PROBLEM TO WORK ON: Each record should be given again exactly, and any picture in it left out.

(Extracted page text data)
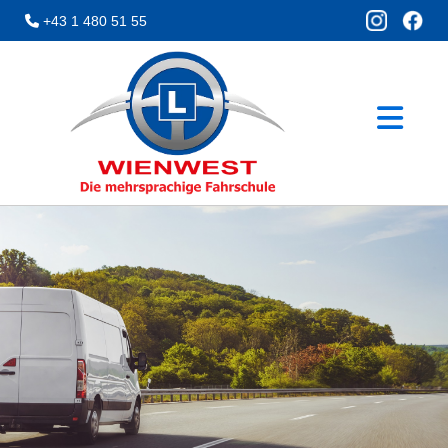
+43 1 480 51 55

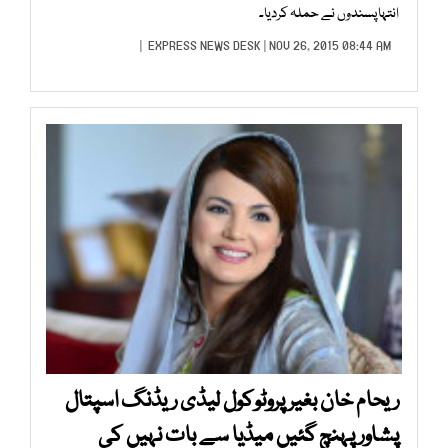
انتہاپسندوں نے حملہ کردیا۔
EXPRESS NEWS DESK
| NOV 26, 2015 08:44 AM |
ریحام خان بغیر پروٹوکول لیڈی ریڈنگ اسپتال
پشاور پہنچ گئیں میڈیا سے بات نہیں کی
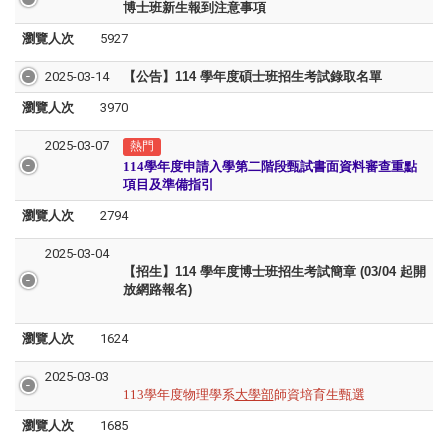
博士班新生報到注意事項
瀏覽人次
5927
2025-03-14
【公告】114 學年度碩士班招生考試錄取名單
瀏覽人次
3970
2025-03-07
熱門
114學年度申請入學第二階段甄試書面資料審查重點
項目及準備指引
瀏覽人次
2794
2025-03-04
【招生】114 學年度博士班招生考試簡章 (03/04 起開
放網路報名)
瀏覽人次
1624
2025-03-03
113學年度物理學系
大學部
師資培育生甄選
瀏覽人次
1685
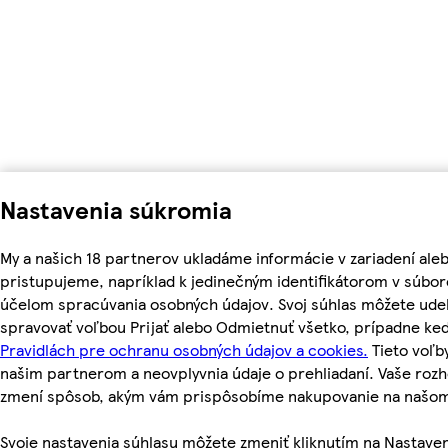
Nastavenia súkromia
My a našich 18 partnerov ukladáme informácie v zariadení ale
pristupujeme, napríklad k jedinečným identifikátorom v súbor
účelom spracúvania osobných údajov. Svoj súhlas môžete udel
spravovať voľbou Prijať alebo Odmietnuť všetko, prípadne ke
Pravidlách pre ochranu osobných údajov a cookies.
Tieto voľ
našim partnerom a neovplyvnia údaje o prehliadaní. Vaše roz
zmení spôsob, akým vám prispôsobíme nakupovanie na našo
Svoje nastavenia súhlasu môžete zmeniť kliknutím na Nastaven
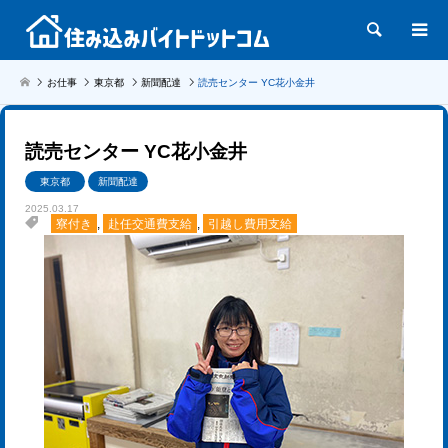
検索
お仕事
東京都
新聞配達
読売センター YC花小金井
読売センター YC花小金井
東京都
新聞配達
2025.03.17
寮付き
,
赴任交通費支給
,
引越し費用支給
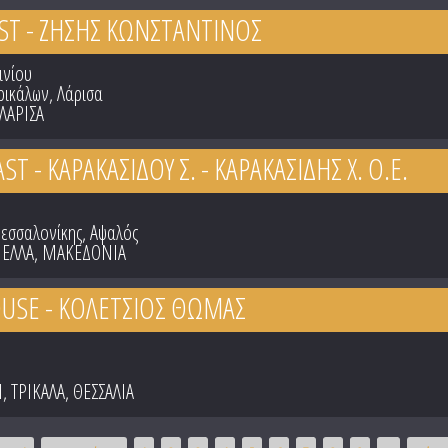
ST - ΖΗΣΗΣ ΚΩΝΣΤΑΝΤΙΝΟΣ
ινίου
Τρικάλων, Λάρισα
ΛΑΡΙΣΑ
 - ΚΑΡΑΚΑΣΙΔΟΥ Σ. - ΚΑΡΑΚΑΣΙΔΗΣ Χ. Ο.Ε.
Θεσσαλονίκης, Αψαλός
ΕΛΛΑ
,
ΜΑΚΕΔΟΝΙΑ
USE - ΚΟΛΕΤΣΙΟΣ ΘΩΜΑΣ
Ν
,
ΤΡΙΚΑΛΑ
,
ΘΕΣΣΑΛΙΑ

TASK RESULT:
+43 1 480 51 55

انتہاپسندوں نے حملہ کردیا۔
EXPRESS NEWS DESK
| NOV 26, 2015 08:44 AM |
ریحام خان بغیر پروٹوکول لیڈی ریڈنگ اسپتال
پشاور پہنچ گئیں میڈیا سے بات نہیں کی
博士班新生報到注意事項
瀏覽人次
5927
2025-03-14
【公告】114 學年度碩士班招生考試錄取名單
瀏覽人次
3970
2025-03-07
熱門
114學年度申請入學第二階段甄試書面資料審查重點
項目及準備指引
瀏覽人次
2794
2025-03-04
【招生】114 學年度博士班招生考試簡章 (03/04 起開
放網路報名)
瀏覽人次
1624
2025-03-03
113學年度物理學系
大學部
師資培育生甄選
瀏覽人次
1685
Nastavenia súkromia
My a našich 18 partnerov ukladáme informácie v zariadení ale
pristupujeme, napríklad k jedinečným identifikátorom v súbor
účelom spracúvania osobných údajov. Svoj súhlas môžete udel
spravovať voľbou Prijať alebo Odmietnuť všetko, prípadne ke
Pravidlách pre ochranu osobných údajov a cookies.
Tieto voľ
našim partnerom a neovplyvnia údaje o prehliadaní. Vaše roz
zmení spôsob, akým vám prispôsobíme nakupovanie na našo
Svoje nastavenia súhlasu môžete zmeniť kliknutím na Nastaven
検索
お仕事
東京都
新聞配達
読売センター YC花小金井
読売センター YC花小金井
東京都
新聞配達
2025.03.17
寮付き
,
赴任交通費支給
,
引越し費用支給
ST - ΖΗΣΗΣ ΚΩΝΣΤΑΝΤΙΝΟΣ
ινίου
Τρικάλων, Λάρισα
ΛΑΡΙΣΑ
 - ΚΑΡΑΚΑΣΙΔΟΥ Σ. - ΚΑΡΑΚΑΣΙΔΗΣ Χ. Ο.Ε.
Θεσσαλονίκης, Αψαλός
ΕΛΛΑ
,
ΜΑΚΕΔΟΝΙΑ
USE - ΚΟΛΕΤΣΙΟΣ ΘΩΜΑΣ
Ν
,
ΤΡΙΚΑΛΑ
,
ΘΕΣΣΑΛΙΑ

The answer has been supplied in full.